I'm looking for a way to apply some aggregation methods within a PMML model (with no specific example, just to see if it is possible)
In the documentation of PMML Transformations page there is a passage on Aggregate, defined as a way to apply six functions: Count, Sum, Avg, Min, Max and Multiset.
Does this mean that there is a way to generate a transformation inside a PMML model that will be able to collapse multiple rows of input data into a singular row of prediction? I was unable to find such an example (or any example at all), while this post states that only singular row operations are supported within PMML.
Searching further, the Sklearn2PMML Library has an "Aggregator" method, but this only generates a transformation within a single row, like getting an average out of two columns.
This code:
iris_pipeline = PMMLPipeline([
("mapper", DataFrameMapper([
(["Sepal.Length", "Petal.Length"], [ContinuousDomain(), Aggregator(function = "mean")]),
])),
])
Is able to generate a simple transformation, instead of Aggregate function.

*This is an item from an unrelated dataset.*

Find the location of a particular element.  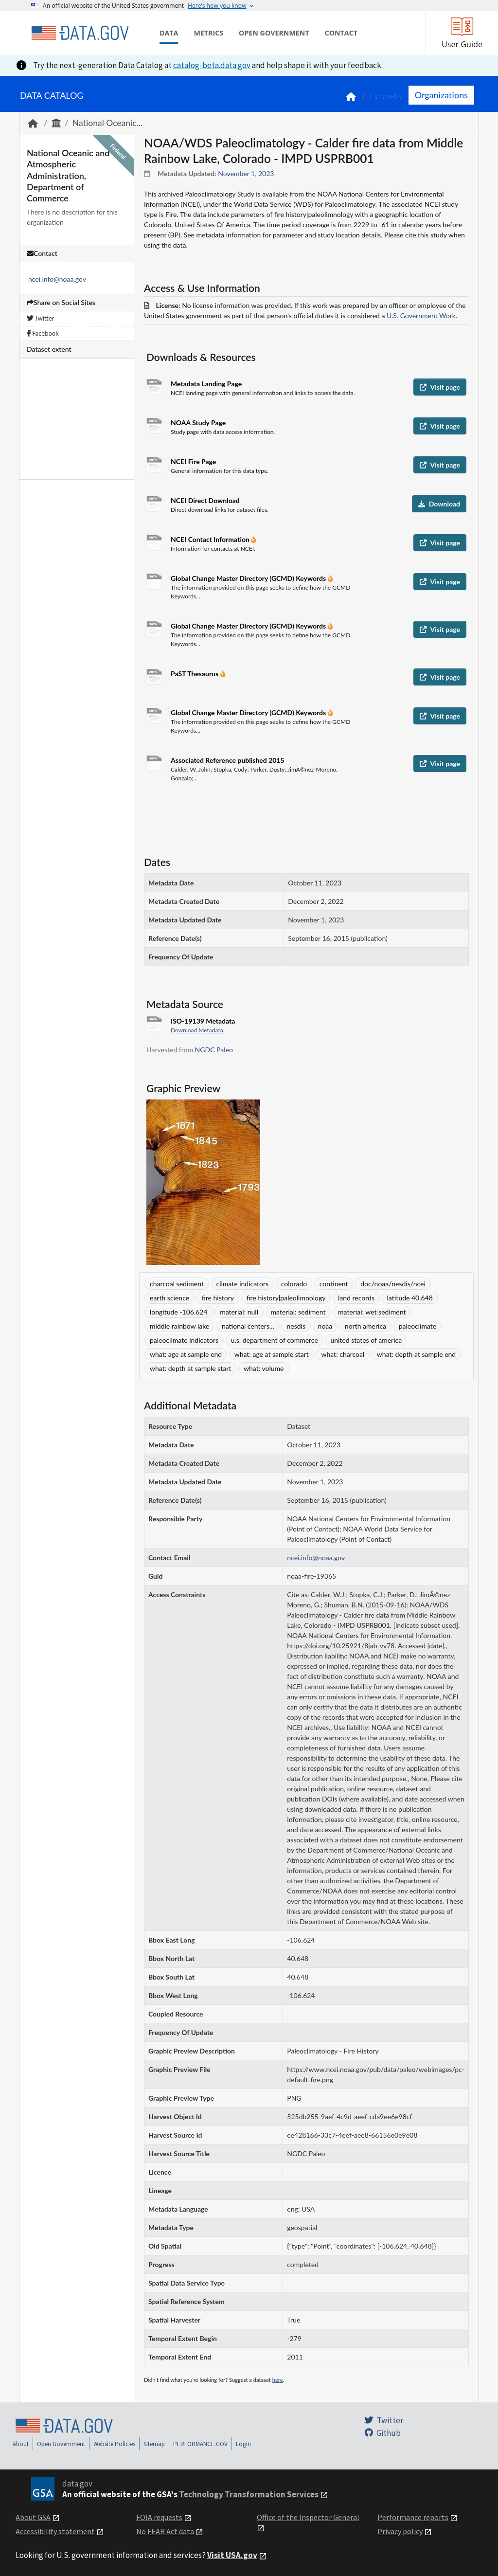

<TransformationDictionary>
<DerivedField name="avg(Sepal.Length, Petal.Length)" optype="continuous" dataType="double">
<Apply function="avg">
<FieldRef field="Sepal.Length"/>
<FieldRef field="Petal.Length"/>
</Apply>
</DerivedField>
</TransformationDictionary>
TL;DR:
Example of what I would like to achieve:
Is there any way to do it inside the PMML model, or should I try to generate such preprocessing actions before applying the data for prediction?